Hoy muchos quisieran cambiar el nombre de quién está en el poder. Algunos quisieran que regresara a quien consideran como un dios o, en caso de no poderse, mientras tanto, que fuera elegida una marioneta que actúe en su nombre, como esperaban que lo hiciera el mismo Santos.

Otros quisieran que el elegido fuera un representante de la izquierda radical, con su discurso disfrazado de preocupación por lo social y su creencia en que es el Estado el que debe tomar todas las decisiones en lugar de los ciudadanos. 

De pronto otros quisieran que fuera una supuesta alternativa que, seguramente, fracasará como lo hacen, en general, aquellos que se consideran como tales.

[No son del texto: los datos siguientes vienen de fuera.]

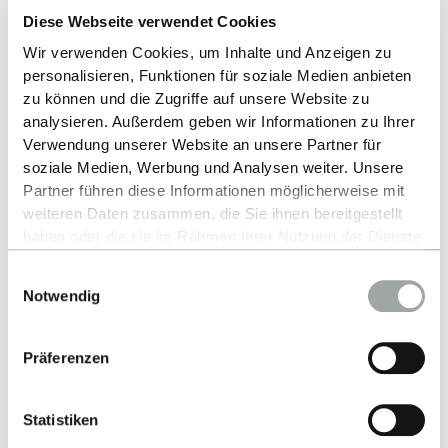
Diese Webseite verwendet Cookies
Wir verwenden Cookies, um Inhalte und Anzeigen zu
personalisieren, Funktionen für soziale Medien anbieten
zu können und die Zugriffe auf unsere Website zu
analysieren. Außerdem geben wir Informationen zu Ihrer
Verwendung unserer Website an unsere Partner für
soziale Medien, Werbung und Analysen weiter. Unsere
Partner führen diese Informationen möglicherweise mit
weiteren Daten zusammen, die Sie ihnen bereitgestellt
Contact
haben oder die sie im Rahmen Ihrer Nutzung der Dienste
gesammelt haben.
Einwilligungsauswahl
Reutlingen University
Alles zum Thema Cookies und personenbezogene
Notwendig
Datenverarbeitung entnehmen Sie unserer
School of Life Sciences
Datenschutzerklärung
.
Präferenzen
Alteburgstraße 150
72762 Reutlingen
Statistiken
-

Es comprensible el malestar social en Colombia. Sin embargo, éste seguirá existiendo hasta tanto los ciudadanos no reconozcamos que los únicos que podemos mejorar o empeorar nuestras vidas somos nosotros mismos. Por ahora, valdría la pena reconocer que el panorama que describo es resultado de las malas decisiones que hemos tomado de manera sistemática. No podemos seguir esperando que algún elegido, por sí mismo, construya el país ideal. Ojalá, mientras tanto, la encrucijada en la que nos encontramos hacia futuro no genere un daño del cual sea más difícil salir.

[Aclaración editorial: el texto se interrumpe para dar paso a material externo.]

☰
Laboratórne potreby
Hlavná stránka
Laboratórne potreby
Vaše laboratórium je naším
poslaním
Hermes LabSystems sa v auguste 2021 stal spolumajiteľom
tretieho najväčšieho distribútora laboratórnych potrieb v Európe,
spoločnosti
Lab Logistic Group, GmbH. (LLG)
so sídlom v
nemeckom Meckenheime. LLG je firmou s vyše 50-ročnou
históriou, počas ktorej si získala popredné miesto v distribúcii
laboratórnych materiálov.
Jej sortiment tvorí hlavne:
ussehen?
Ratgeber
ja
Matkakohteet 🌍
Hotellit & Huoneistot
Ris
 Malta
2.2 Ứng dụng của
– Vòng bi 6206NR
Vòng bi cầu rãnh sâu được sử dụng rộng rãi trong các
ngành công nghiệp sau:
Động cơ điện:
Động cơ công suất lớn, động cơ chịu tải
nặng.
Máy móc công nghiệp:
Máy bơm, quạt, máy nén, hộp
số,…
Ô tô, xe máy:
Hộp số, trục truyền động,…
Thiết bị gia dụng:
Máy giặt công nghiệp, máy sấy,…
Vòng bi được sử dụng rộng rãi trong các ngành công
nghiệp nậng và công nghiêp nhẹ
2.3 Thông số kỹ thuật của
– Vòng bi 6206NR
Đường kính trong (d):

Cuidado con lo que deseamos, porque de pronto se cumple.  

COMENTARIO ADICIONAL. No importa el pésimo gobierno de Gustavo Petro en Bogotá: ahora fue premiado como ejemplo en el mundo de liderazgo frente al cambio climático. Interesante que el premio es resultado del sistema de transporte impulsado por Transmilenio, sistema que ha sido criticado por los ciudadanos y que fue considerado por el mismo Petro como inútil, pasado de moda y un sistema que tenía que remplazarse.

COMENTARIO ADICIONAL II. Y lo que se ha resuelto del paro se ha hecho con más Estado y repartiendo más recursos. ¿Alcanzará para todos? ¿Alcanzará para los que vengan?

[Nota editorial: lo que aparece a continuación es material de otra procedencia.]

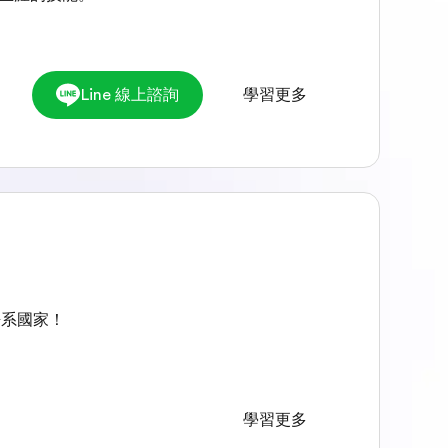
Line 線上諮詢
學習更多
語系國家！
學習更多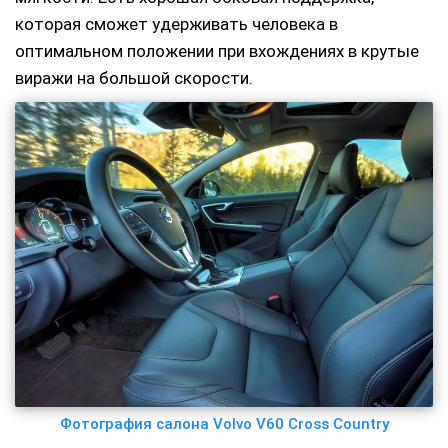
которая сможет удерживать человека в
оптимальном положении при вхождениях в крутые
виражи на большой скорости.
Фотография салона Volvo V60 Cross Country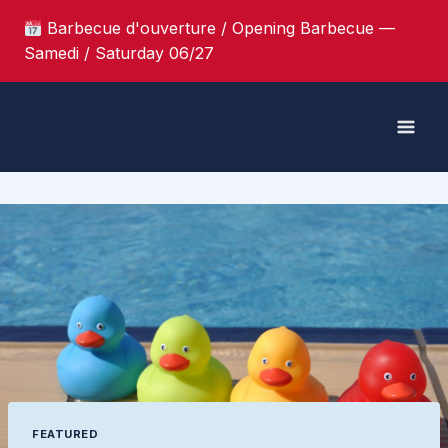
Skip
Barbecue d'ouverture / Opening Barbecue —
to
Samedi / Saturday 06/27
content
FEATURED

COMENTARIO ADICIONAL III. La inminente decisión de intervenir en Siria dará mucho de qué hablar en las próximas semanas. Por ahora, podemos ver cómo los líderes estadounidenses siguen cometiendo errores en la política exterior. Además, Barack Obama es el ejemplo perfecto por el que es mejor no creer tanto en los líderes que se presentan como alternativas cuyo único interés es hacer del mundo un lugar mejor. Esta visión, las más de las veces, no refleja la bondad de quien las propone, sino una visión arrogante y autoritaria de su papel en el mundo.